I don’t make a habit out of reviewing Doctor Who episodes, but I think I’ll make an exception this week. Don’t read any more if you didn’t catch it last night…
Overall, I’ve been blown away by the Russell T. Davies version of Doctor Who. Unlike people such as Will, Alex or Nick, I don’t regard myself as a particularly hardcore fan. As a boy growing up post-Star Wars in 80s Britain it was of course required viewing. I remember being ridiculously excited by Tom Baker regenerating into Peter Davison, being upset when Adric died and liking the story which sought to “explain” the Great Fire of London, but being somewhat alienated by the oddness of the Two Doctors and severely irritated by the unholy trinity of Bonnie Langford, Sylvester McCoy and Sophie Aldred (who always came across like a plummy childrens TV presenter trying to act “street” which was of course exactly what she was). Overall, my impression was that of extremely self-indulgent and overly complicated storylines interlaced with silliness designed to appeal to the kids. It wasn’t Michael Grade who killed Doctor Who, it was the programme makers themselves.

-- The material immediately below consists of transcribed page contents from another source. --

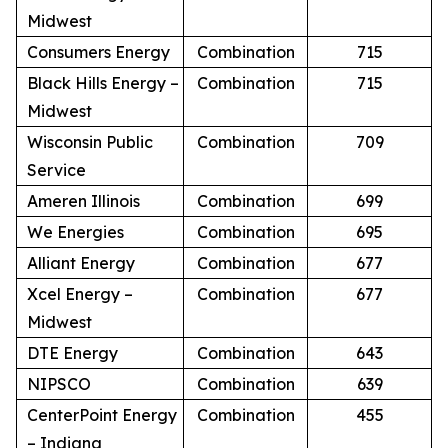
Midwest
Consumers Energy
Combination
715
Black Hills Energy –
Combination
715
Midwest
Wisconsin Public
Combination
709
Service
Ameren Illinois
Combination
699
We Energies
Combination
695
Alliant Energy
Combination
677
Xcel Energy –
Combination
677
Midwest
DTE Energy
Combination
643
NIPSCO
Combination
639
CenterPoint Energy
Combination
455
– Indiana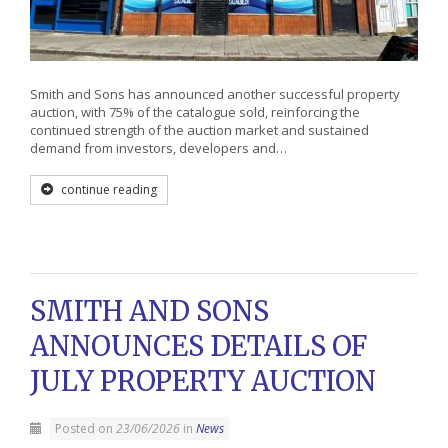
Smith and Sons has announced another successful property
auction, with 75% of the catalogue sold, reinforcing the
continued strength of the auction market and sustained
demand from investors, developers and…
continue reading
SMITH AND SONS
ANNOUNCES DETAILS OF
JULY PROPERTY AUCTION
Posted on
23/06/2026
in
News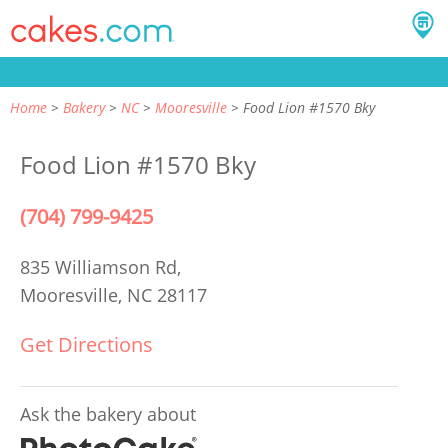
Home
Bakery
NC
Mooresville
Food Lion #1570 Bky
Food Lion #1570 Bky
(704) 799-9425
835 Williamson Rd,
Mooresville, NC 28117
Get Directions
Ask the bakery about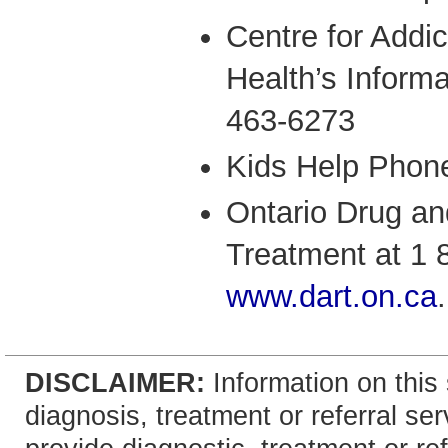
Centre for Addi
Health’s Informa
463-6273
Kids Help Phon
Ontario Drug an
Treatment at 1 
www.dart.on.ca
.
DISCLAIMER:
Information on this 
diagnosis, treatment or referral 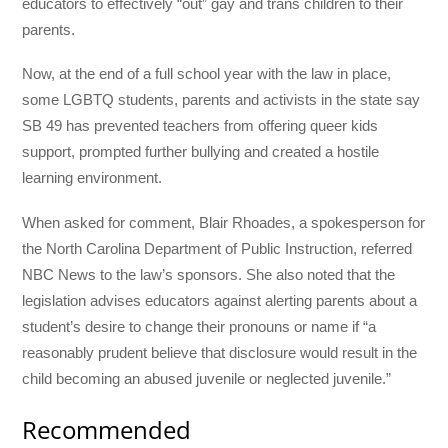
educators to effectively “out” gay and trans children to their
parents.
Now, at the end of a full school year with the law in place,
some LGBTQ students, parents and activists in the state say
SB 49 has prevented teachers from offering queer kids
support, prompted further bullying and created a hostile
learning environment.
When asked for comment, Blair Rhoades, a spokesperson for
the North Carolina Department of Public Instruction, referred
NBC News to the law’s sponsors. She also noted that the
legislation advises educators against alerting parents about a
student’s desire to change their pronouns or name if “a
reasonably prudent believe that disclosure would result in the
child becoming an abused juvenile or neglected juvenile.”
Recommended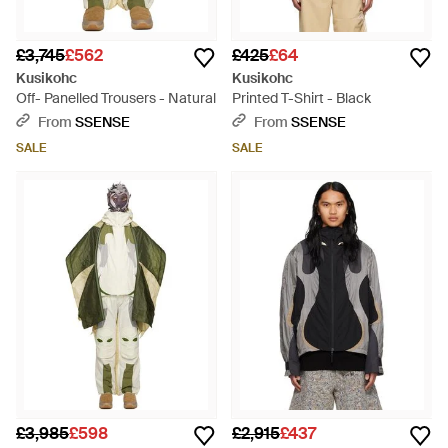
£3,745
£562
£425
£64
Kusikohc
Kusikohc
Off- Panelled Trousers - Natural
Printed T-Shirt - Black
From
SSENSE
From
SSENSE
SALE
SALE
£3,985
£598
£2,915
£437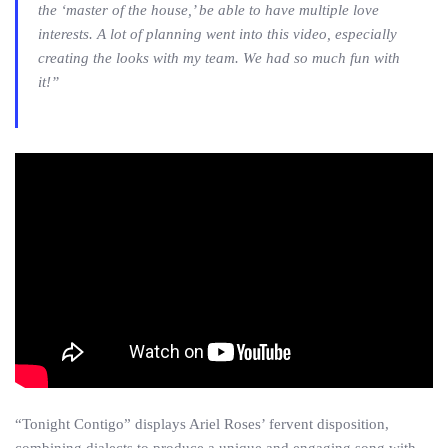
the ‘master of the house,’ be able to have multiple love
interests. A lot of planning went into this video, especially
creating the looks with my team. We had so much fun with
it!”
“Tonight Contigo” displays Ariel Roses’ fervent disposition,
combining dialects to produce a unique and engaging song with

The last series was a godsend. It didn’t take the lazy path of the TV movie by aiming itself squarely at the US “genre” fanbase, but it wasn’t afraid to take a cold, hard look at what worked and what didn’t. The result was a show that embedded sci-fi ideas in an accessible, yet memorably idiosyncratic, format. My personal highlights were Dalek and The Empty Child/The Doctor Dances.

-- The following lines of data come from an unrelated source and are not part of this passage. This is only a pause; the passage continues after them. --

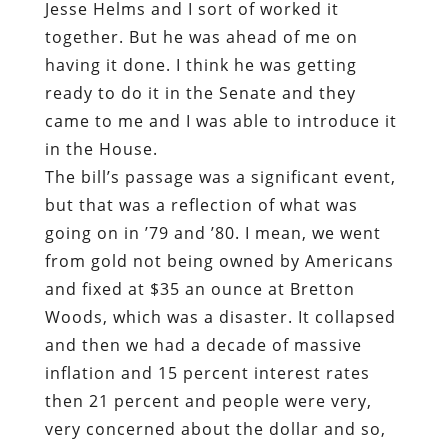
Jesse Helms and I sort of worked it
together. But he was ahead of me on
having it done. I think he was getting
ready to do it in the Senate and they
came to me and I was able to introduce it
in the House.
The bill’s passage was a significant event,
but that was a reflection of what was
going on in ’79 and ’80. I mean, we went
from gold not being owned by Americans
and fixed at $35 an ounce at Bretton
Woods, which was a disaster. It collapsed
and then we had a decade of massive
inflation and 15 percent interest rates
then 21 percent and people were very,
very concerned about the dollar and so,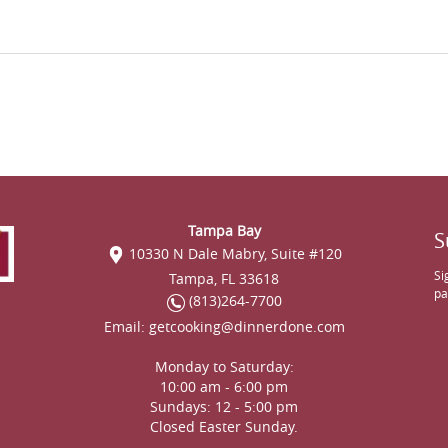
Tampa Bay
S
10330 N Dale Mabry, Suite #120
Si
Tampa, FL 33618
pa
(813)264-7700
Email:
getcooking@dinnerdone.com
Monday to Saturday:
10:00 am - 6:00 pm
Sundays: 12 - 5:00 pm
Closed Easter Sunday.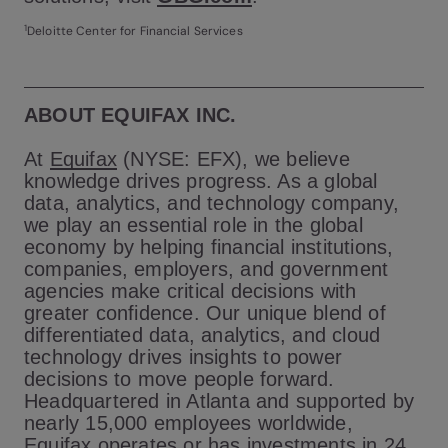
1
Deloitte Center for Financial Services
ABOUT EQUIFAX INC.
At
Equifax
(NYSE: EFX), we believe
knowledge drives progress. As a global
data, analytics, and technology company,
we play an essential role in the global
economy by helping financial institutions,
companies, employers, and government
agencies make critical decisions with
greater confidence. Our unique blend of
differentiated data, analytics, and cloud
technology drives insights to power
decisions to move people forward.
Headquartered in Atlanta and supported by
nearly 15,000 employees worldwide,
Equifax operates or has investments in 24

The latest series, after a faltering first episode (which apart from anything else ended in too similar way to the Doctor Dances), has thus far been one hit after another. Tooth and Claw, School Reunion and The Girl in the Fireplace have all equalled if not excelled the best of the last series. So it was inevitable that sooner or later the quality would falter somewhat, and so it has come to pass.

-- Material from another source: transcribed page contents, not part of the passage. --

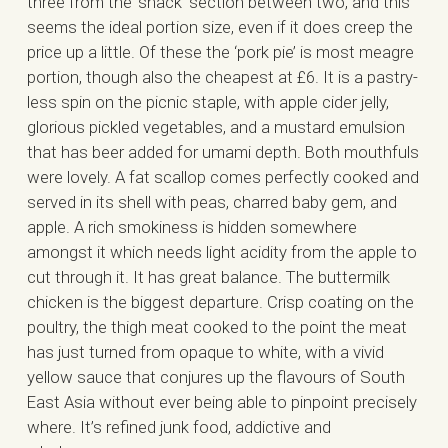
three from the ‘snack’ section between two, and this
seems the ideal portion size, even if it does creep the
price up a little. Of these the ‘pork pie’ is most meagre
portion, though also the cheapest at £6. It is a pastry-
less spin on the picnic staple, with apple cider jelly,
glorious pickled vegetables, and a mustard emulsion
that has beer added for umami depth. Both mouthfuls
were lovely. A fat scallop comes perfectly cooked and
served in its shell with peas, charred baby gem, and
apple. A rich smokiness is hidden somewhere
amongst it which needs light acidity from the apple to
cut through it. It has great balance. The buttermilk
chicken is the biggest departure. Crisp coating on the
poultry, the thigh meat cooked to the point the meat
has just turned from opaque to white, with a vivid
yellow sauce that conjures up the flavours of South
East Asia without ever being able to pinpoint precisely
where. It’s refined junk food, addictive and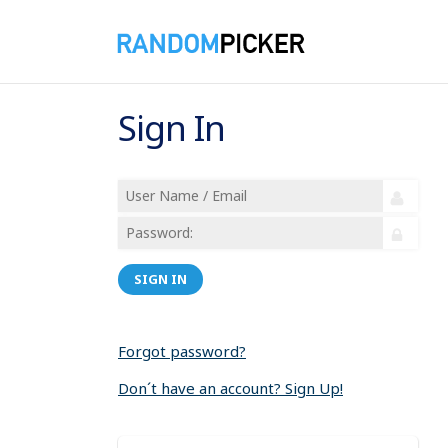
Sign In
SIGN IN
Forgot password?
Don´t have an account? Sign Up!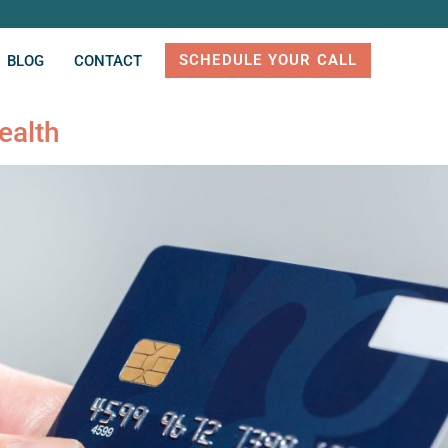
SCHEDULE YOUR CALL
BLOG
CONTACT
ealth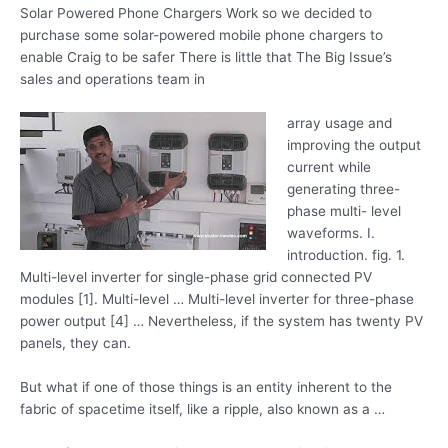
Solar Powered Phone Chargers Work so we decided to
purchase some solar-powered mobile phone chargers to
enable Craig to be safer There is little that The Big Issue’s
sales and operations team in
array usage and
improving the output
current while
generating three
-
phase multi- level
waveforms
. I.
introduction. fig. 1
.
Multi-level inverter for single-phase grid connected PV
modules [1]. Multi-level … Multi-level inverter for three-phase
power output [4] … Nevertheless, if the system has twenty PV
panels, they can.
But what if one of those things is an entity inherent to the
fabric of spacetime itself, like a ripple, also known as a …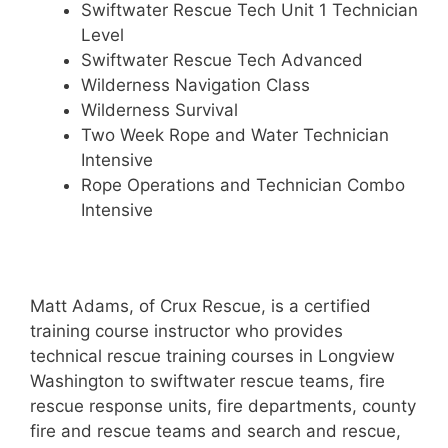
Swiftwater Rescue Tech Unit 1 Technician
Level
Swiftwater Rescue Tech Advanced
Wilderness Navigation Class
Wilderness Survival
Two Week Rope and Water Technician
Intensive
Rope Operations and Technician Combo
Intensive
Matt Adams, of Crux Rescue, is a certified
training course instructor who provides
technical rescue training courses in Longview
Washington to swiftwater rescue teams, fire
rescue response units, fire departments, county
fire and rescue teams and search and rescue,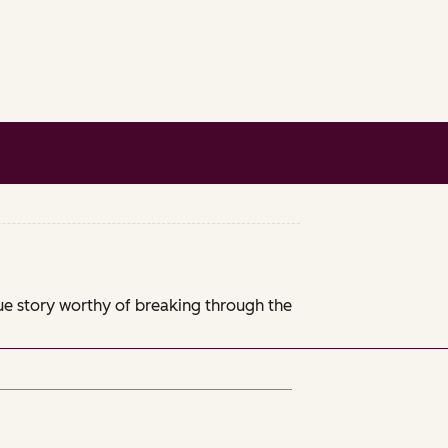
que story worthy of breaking through the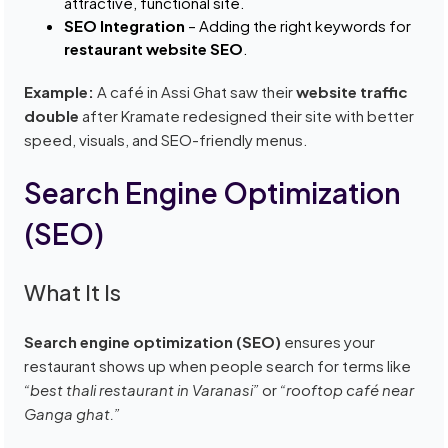
attractive, functional site.
SEO Integration
– Adding the right keywords for
restaurant website SEO
.
Example:
A café in Assi Ghat saw their
website traffic
double
after Kramate redesigned their site with better
speed, visuals, and SEO-friendly menus.
Search Engine Optimization
(SEO)
What It Is
Search engine optimization (SEO)
ensures your
restaurant shows up when people search for terms like
“best thali restaurant in Varanasi”
or
“rooftop café near
Ganga ghat.”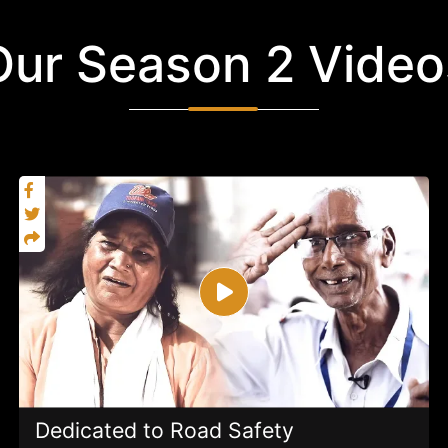
Our Season 2 Video
Dedicated to Road Safety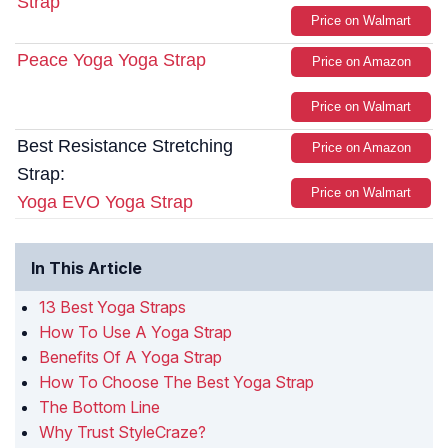
Strap
Price on Walmart
Peace Yoga Yoga Strap
Price on Amazon
Price on Walmart
Best Resistance Stretching
Price on Amazon
Strap:
Price on Walmart
Yoga EVO Yoga Strap
In This Article
13 Best Yoga Straps
How To Use A Yoga Strap
Benefits Of A Yoga Strap
How To Choose The Best Yoga Strap
The Bottom Line
Why Trust StyleCraze?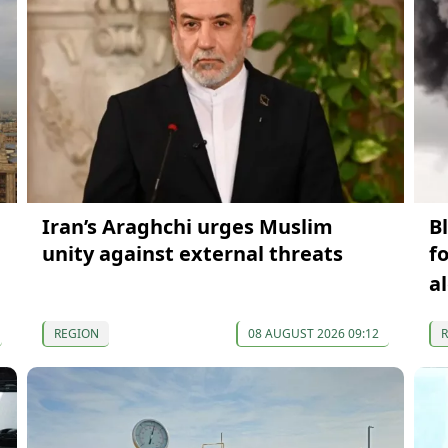
Iran’s Araghchi urges Muslim
B
unity against external threats
f
a
REGION
08 AUGUST 2026 09:12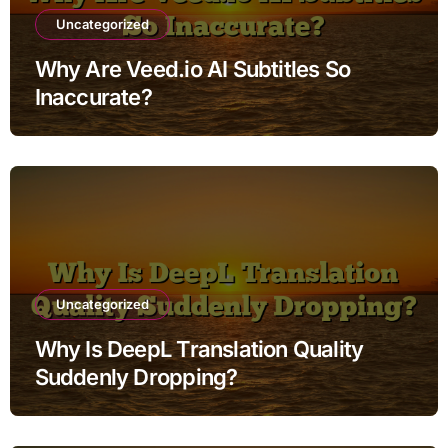
Uncategorized
Why Are Veed.io AI Subtitles So
Inaccurate?
Uncategorized
Why Is DeepL Translation Quality
Suddenly Dropping?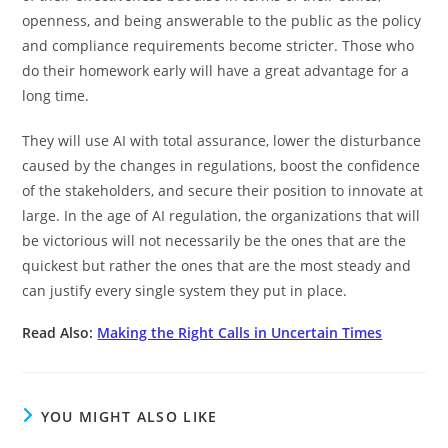
openness, and being answerable to the public as the policy
and compliance requirements become stricter. Those who
do their homework early will have a great advantage for a
long time.
They will use AI with total assurance, lower the disturbance
caused by the changes in regulations, boost the confidence
of the stakeholders, and secure their position to innovate at
large. In the age of AI regulation, the organizations that will
be victorious will not necessarily be the ones that are the
quickest but rather the ones that are the most steady and
can justify every single system they put in place.
Read Also:
Making the Right Calls in Uncertain Times
YOU MIGHT ALSO LIKE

It is perhaps foolish to review Rise of the Cybermen before the story concludes next week. It could be that the whole thing has been a set up for a big twist, with it turning out that they aren’t in an alternative universe at all, but in some kind of virtual reality prison (possibly generated inside the TARDIS itself). Nonetheless, it has still committed three major sins in my book.
Firstly, it was so slow. In essence the whole episode was exposition. Why did we have to have a long winding narrative to lead up to the fact that there are two Mickeys? Why did we need to have lots of scenes of Rose moping about mulling over whether to visit her dad? Why did we need a whole scene of the President refusing to allow Lumic to turn the whole population into Cybermen: it was obvious he would anyway, so why would Lumic even bother going through the motions?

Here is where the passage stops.